Me disgusta la democracia cuando calla

Estamos viviendo momentos transcendentales en este país, en el que parece que la democracia calla, aunque cuando lo hace… me disgusta, recordando los contrarios del poema precioso de Pablo Neruda, Me gustas cuando callas. Salvando lo que haya que salvar, cada estrofa se podría asimilar al amor profundo, la creencia en la vida democrática y el disgusto por su silencio. Tengo la sensación de que hay un silencio aterrador, desesperado, cómplice, a la hora de defender la democracia, controlada por el poder del dinero, que siempre ha sido y es un poderoso caballero.

Asistimos incólumes a las bravatas de Trump, al drama humano en Venezuela y otras partes del mundo, al dolor de los migrantes que caminan hacia ninguna parte, al paro estructural, a la abstención clamorosa en los procesos de elecciones, como ha ocurrido recientemente en Andalucía; a la fragmentación territorial y política de este país que lo hace cada vez más ingobernable y con avisos para navegantes de la derecha cerril que a la memoria histórica hacia las personas que murieron de mala forma en la guerra civil se la denomina “gasto en desenterrar huesos”. Y la democracia calla, no va a las urnas.

La estrofa final del poema me inspira su contrario aplicándolo a la democracia, un amor verdadero: Me [disgustas] cuando callas porque estás como ausente. / Distante y dolorosa como si hubieras muerto. / Una palabra entonces, una sonrisa bastan. / Y estoy alegre, alegre de que no sea cierto.
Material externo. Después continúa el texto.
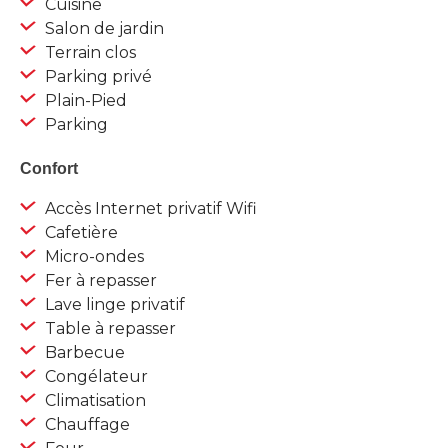
Cuisine
Salon de jardin
Terrain clos
Parking privé
Plain-Pied
Parking
Confort
Accès Internet privatif Wifi
Cafetière
Micro-ondes
Fer à repasser
Lave linge privatif
Table à repasser
Barbecue
Congélateur
Climatisation
Chauffage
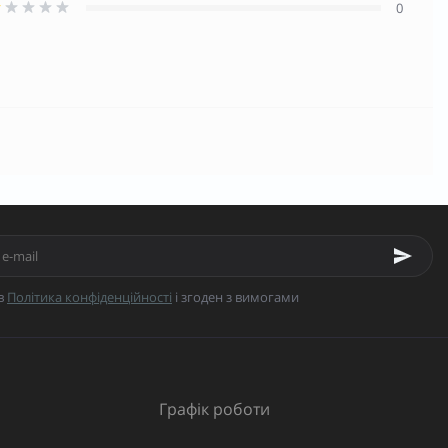
0
в
Політика конфіденційності
і згоден з вимогами
Графік роботи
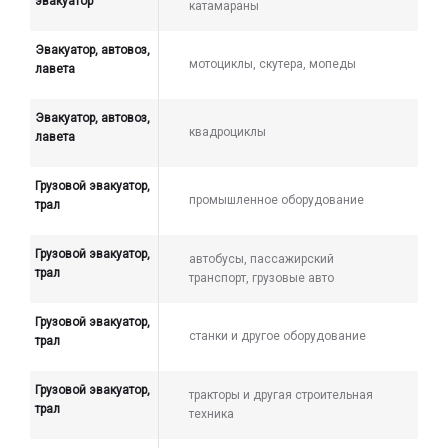
эвакуатор
катамараны
Эвакуатор, автовоз,
мотоциклы, скутера, мопеды
лавета
Эвакуатор, автовоз,
квадроциклы
лавета
Грузовой эвакуатор,
промышленное оборудование
трал
Грузовой эвакуатор,
автобусы, пассажирский
трал
транспорт, грузовые авто
Грузовой эвакуатор,
станки и другое оборудование
трал
Грузовой эвакуатор,
тракторы и другая строительная
трал
техника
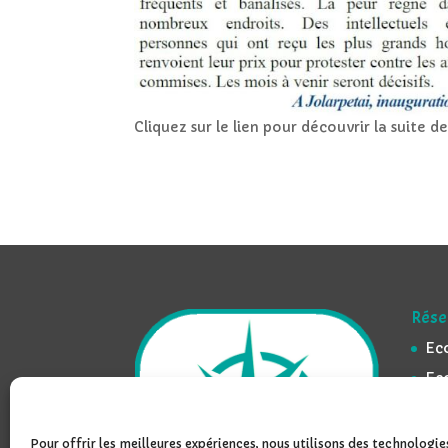
Cliquez sur le lien pour découvrir la suite de 
Rése
Ec
Ec
Ec
Ec
Pour offrir les meilleures expériences, nous utilisons des technologies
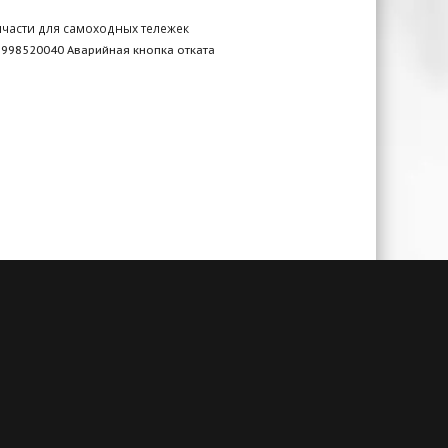
пчасти для самоходных тележек
9998520040 Аварийная кнопка отката
чии
Гарантия до 3-х лет
амым
При своевременном сервисном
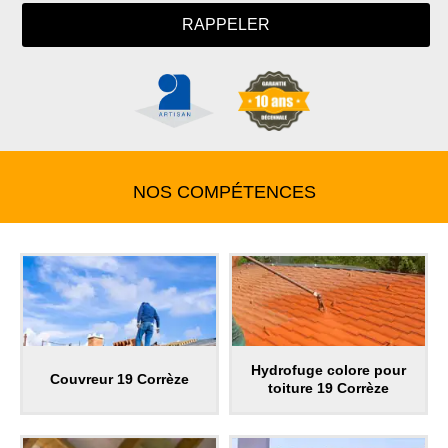
NOS COMPÉTENCES
Hydrofuge colore pour
Couvreur 19 Corrèze
toiture 19 Corrèze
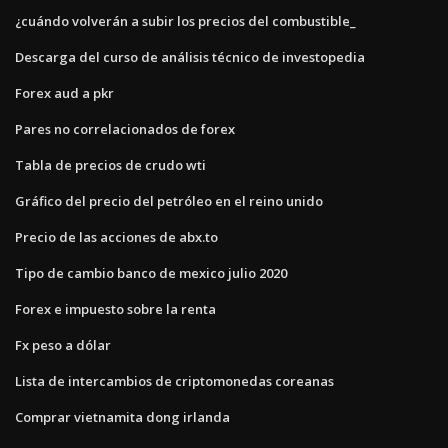
¿cuándo volverán a subir los precios del combustible_
Descarga del curso de análisis técnico de investopedia
Forex aud a pkr
Pares no correlacionados de forex
Tabla de precios de crudo wti
Gráfico del precio del petróleo en el reino unido
Precio de las acciones de abx.to
Tipo de cambio banco de mexico julio 2020
Forex e impuesto sobre la renta
Fx peso a dólar
Lista de intercambios de criptomonedas coreanas
Comprar vietnamita dong irlanda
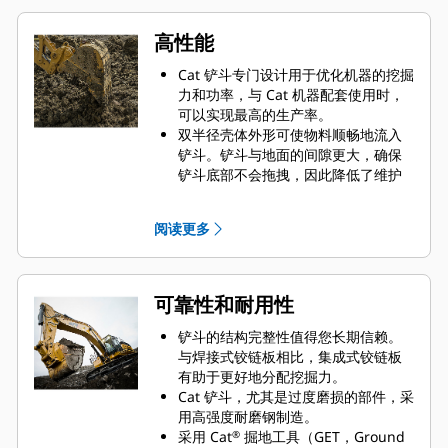
高性能
Cat 铲斗专门设计用于优化机器的挖掘
力和功率，与 Cat 机器配套使用时，
可以实现最高的生产率。
双半径壳体外形可使物料顺畅地流入
铲斗。铲斗与地面的间隙更大，确保
铲斗底部不会拖拽，因此降低了维护
成本。
在挖掘过程中实现最优油耗。Cat 铲斗
阅读更多
可以快速铲挖物料，提高了机器的整
体工作效率。
您可在更短的时间内装载更多的物
料。铲斗形状和侧挡板精心设计而
可靠性和耐用性
成，让您每次装载都可将大部分物料
保留在铲斗内。
铲斗的结构完整性值得您长期信赖。
与焊接式铰链板相比，集成式铰链板
有助于更好地分配挖掘力。
Cat 铲斗，尤其是过度磨损的部件，采
用高强度耐磨钢制造。
采用 Cat
掘地工具（GET，Ground
®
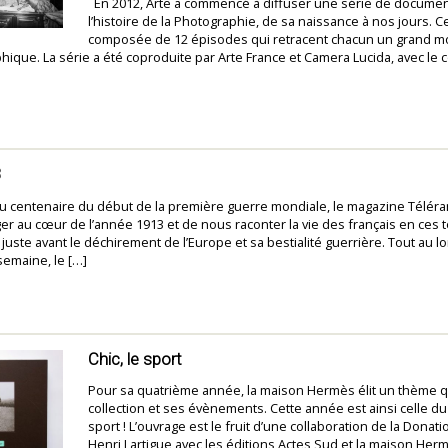
En 2012, Arte a commencé à diffuser une série de documen
l’histoire de la Photographie, de sa naissance à nos jours. Ce
composée de 12 épisodes qui retracent chacun un grand 
phique. La série a été coproduite par Arte France et Camera Lucida, avec le
3
du centenaire du début de la première guerre mondiale, le magazine Télér
er au cœur de l’année 1913 et de nous raconter la vie des français en ces
 juste avant le déchirement de l’Europe et sa bestialité guerrière. Tout au lo
semaine, le […]
Chic, le sport
Pour sa quatrième année, la maison Hermès élit un thème qu
collection et ses évènements. Cette année est ainsi celle du 
sport ! L’ouvrage est le fruit d’une collaboration de la Donat
Henri Lartigue avec les éditions Actes Sud et la maison Herm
Solo recupero la alegría de vivir en un día cualquiera como hoy cuando, gracias a seres humanos, a millones de seres anónimos que se esfuerzan diariamente por hacer la vida más amable y digna a los demás, constato que podemos sacar a la democracia de su silencio, de su ausencia, de su distancia, de su dolor, porque creo entonces que otro mundo es posible. Y comienzo a estar alegre, alegre de que no sea cierto su silencio.

Sevilla, 6/II/2019

NOTA: en el vídeo, Víctor Jara interpreta el Poema 15 del libro de Pablo Neruda Veinte poemas de amor y una canción desesperada, publicado en 1924. Esta canción pertenece al disco sencillo Venían del desierto, en su cara B, publicado en 1972 y que pertenecía al álbum El derecho de vivir en paz lanzado el año anterior.